* Assignment:
All pictures are to be excluded when the data below is output verbatim.

─── Source data ───

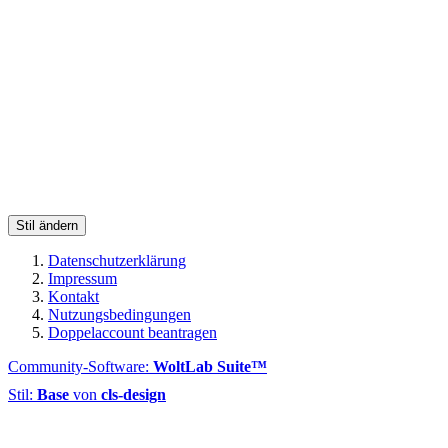
Stil ändern
Datenschutzerklärung
Impressum
Kontakt
Nutzungsbedingungen
Doppelaccount beantragen
Community-Software:
WoltLab Suite™
Stil:
Base
von
cls-design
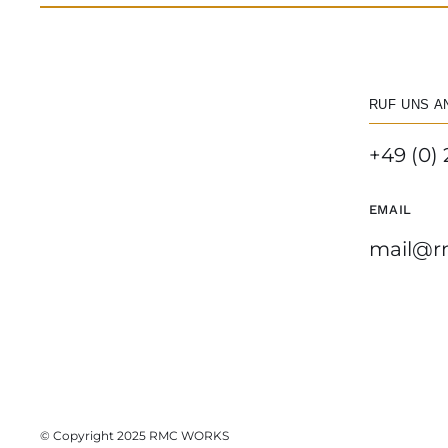
RUF UNS A
+49 (0) 
EMAIL
mail@r
© Copyright 2025 RMC WORKS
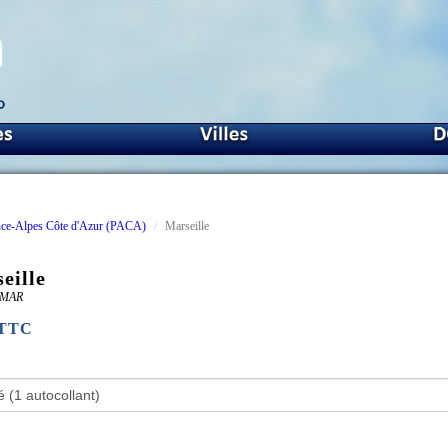
ence-Alpes Côte d'Azur (PACA)
Marseille
eille
L-MAR
€TTC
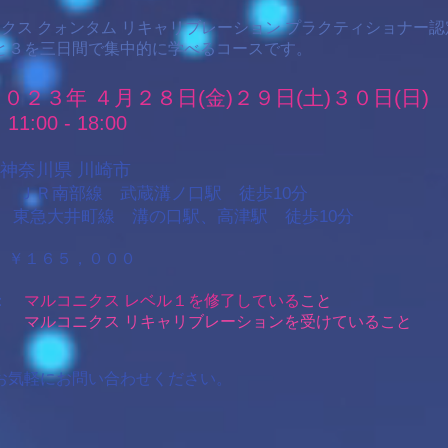
ニクス クォンタム リキャリブレーション プラクティショナー認
と３を三日間で集中的に学べるコースです。
０２３年 ４月２８日(金)２９日(土)３０日(日)
11:00 - 18:00
​
 神奈川県 川崎市
ＪＲ南部線 武蔵溝ノ口駅 徒歩10分
急大井町線 溝の口駅、高津駅 徒歩10分
 ￥１６５，０００
格：
マルコニクス レベル１を修了している
こと
コニクス リキャリブレーションを受けていること
お気軽にお問い合わせください。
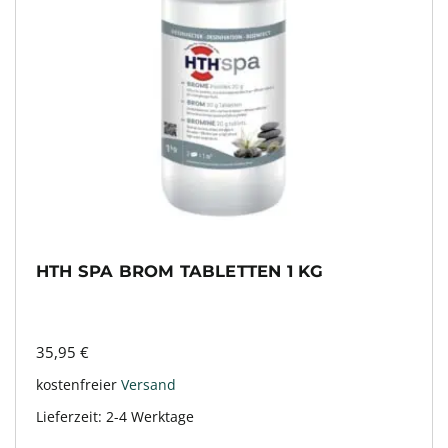
HTH SPA BROM TABLETTEN 1 KG
35,95
€
kostenfreier
Versand
Lieferzeit:
2-4 Werktage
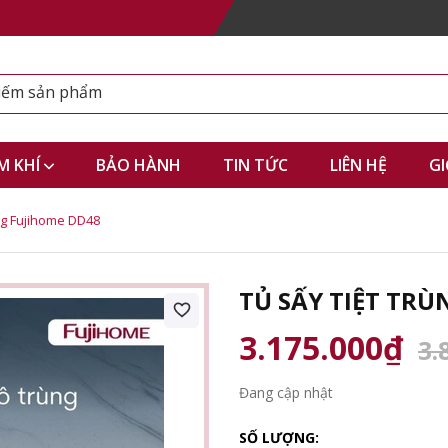
M KHÍ
BẢO HÀNH
TIN TỨC
LIÊN HỆ
GI
ăng Fujihome DD48
TỦ SẤY TIỆT TR
3.175.000₫
3.
Đang cập nhật
SỐ LƯỢNG:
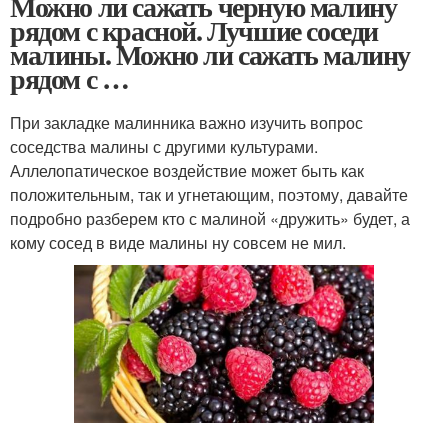
Можно ли сажать черную малину
рядом с красной. Лучшие соседи
малины. Можно ли сажать малину
рядом с …
При закладке малинника важно изучить вопрос
соседства малины с другими культурами.
Аллелопатическое воздействие может быть как
положительным, так и угнетающим, поэтому, давайте
подробно разберем кто с малиной «дружить» будет, а
кому сосед в виде малины ну совсем не мил.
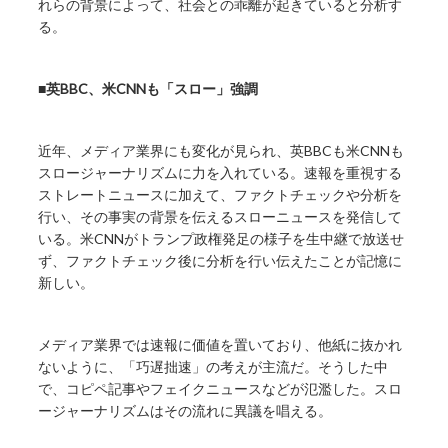
れらの背景によって、社会との乖離が起きていると分析す
る。
■英BBC、米CNNも「スロー」強調
近年、メディア業界にも変化が見られ、英BBCも米CNNも
スロージャーナリズムに力を入れている。速報を重視する
ストレートニュースに加えて、ファクトチェックや分析を
行い、その事実の背景を伝えるスローニュースを発信して
いる。米CNNがトランプ政権発足の様子を生中継で放送せ
ず、ファクトチェック後に分析を行い伝えたことが記憶に
新しい。
メディア業界では速報に価値を置いており、他紙に抜かれ
ないように、「巧遅拙速」の考えが主流だ。そうした中
で、コピペ記事やフェイクニュースなどが氾濫した。スロ
ージャーナリズムはその流れに異議を唱える。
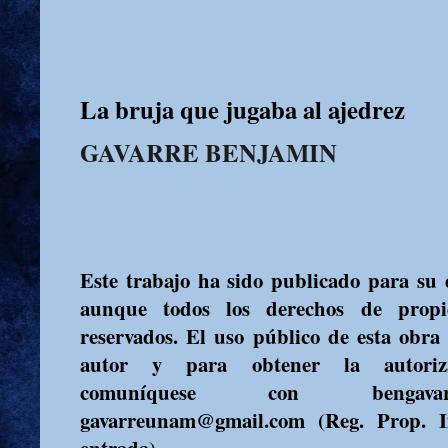
La bruja que jugaba al ajedrez
GAVARRE BENJAMIN
Este trabajo ha sido publicado para su d
aunque todos los derechos de propie
reservados. El uso público de esta obra
autor y para obtener la autoriza
comuníquese con bengavar
gavarreunam@gmail.com (Reg.
Prop. I
entrada)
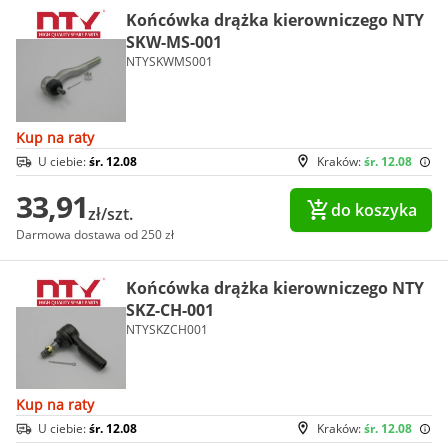
Końcówka drążka kierowniczego NTY
SKW-MS-001
NTYSKWMS001
Kup na raty
U ciebie:
śr. 12.08
Kraków:
śr. 12.08
33,91
do koszyka
zł/szt.
Darmowa dostawa od 250 zł
Końcówka drążka kierowniczego NTY
SKZ-CH-001
NTYSKZCH001
Kup na raty
U ciebie:
śr. 12.08
Kraków:
śr. 12.08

───

* Answer to this problem:
Stil ändern
Datenschutzerklärung
Impressum
Kontakt
Nutzungsbedingungen
Doppelaccount beantragen
Community-Software:
WoltLab Suite™
Stil:
Base
von
cls-design
RUF UNS A
+49 (0) 
EMAIL
mail@r
© Copyright 2025 RMC WORKS
ence-Alpes Côte d'Azur (PACA)
Marseille
eille
L-MAR
€TTC
ニクス クォンタム リキャリブレーション プラクティショナー認
と３を三日間で集中的に学べるコースです。
０２３年 ４月２８日(金)２９日(土)３０日(日)
11:00 - 18:00
​
 神奈川県 川崎市
ＪＲ南部線 武蔵溝ノ口駅 徒歩10分
急大井町線 溝の口駅、高津駅 徒歩10分
 ￥１６５，０００
格：
マルコニクス レベル１を修了している
こと
コニクス リキャリブレーションを受けていること
お気軽にお問い合わせください。
HTH SPA BROM TABLETTEN 1 KG
35,95
€
kostenfreier
Versand
Lieferzeit:
2-4 Werktage
M KHÍ
BẢO HÀNH
TIN TỨC
LIÊN HỆ
GI
ăng Fujihome DD48
TỦ SẤY TIỆT TR
3.175.000₫
3.
Đang cập nhật
SỐ LƯỢNG:
Можно ли сажать черную малину
рядом с красной. Лучшие соседи
малины. Можно ли сажать малину
рядом с …
При закладке малинника важно изучить вопрос
соседства малины с другими культурами.
Аллелопатическое воздействие может быть как
положительным, так и угнетающим, поэтому, давайте
подробно разберем кто с малиной «дружить» будет, а
кому сосед в виде малины ну совсем не мил.
れらの背景によって、社会との乖離が起きていると分析す
る。
■英BBC、米CNNも「スロー」強調
近年、メディア業界にも変化が見られ、英BBCも米CNNも
スロージャーナリズムに力を入れている。速報を重視する
ストレートニュースに加えて、ファクトチェックや分析を
行い、その事実の背景を伝えるスローニュースを発信して
いる。米CNNがトランプ政権発足の様子を生中継で放送せ
ず、ファクトチェック後に分析を行い伝えたことが記憶に
新しい。
メディア業界では速報に価値を置いており、他紙に抜かれ
ないように、「巧遅拙速」の考えが主流だ。そうした中
で、コピペ記事やフェイクニュースなどが氾濫した。スロ
ージャーナリズムはその流れに異議を唱える。
La bruja que jugaba al ajedrez
GAVARRE BENJAMIN
Este trabajo ha sido publicado para su d
aunque todos los derechos de propie
reservados. El uso público de esta obra
autor y para obtener la autoriza
comuníquese con bengavar
gavarreunam@gmail.com (Reg.
Prop. I
entrada)
Końcówka drążka kierowniczego NTY
SKW-MS-001
NTYSKWMS001
Kup na raty
U ciebie:
śr. 12.08
Kraków:
śr. 12.08
33,91
do koszyka
zł/szt.
Darmowa dostawa od 250 zł
Końcówka drążka kierowniczego NTY
SKZ-CH-001
NTYSKZCH001
Kup na raty
U ciebie:
śr. 12.08
Kraków:
śr. 12.08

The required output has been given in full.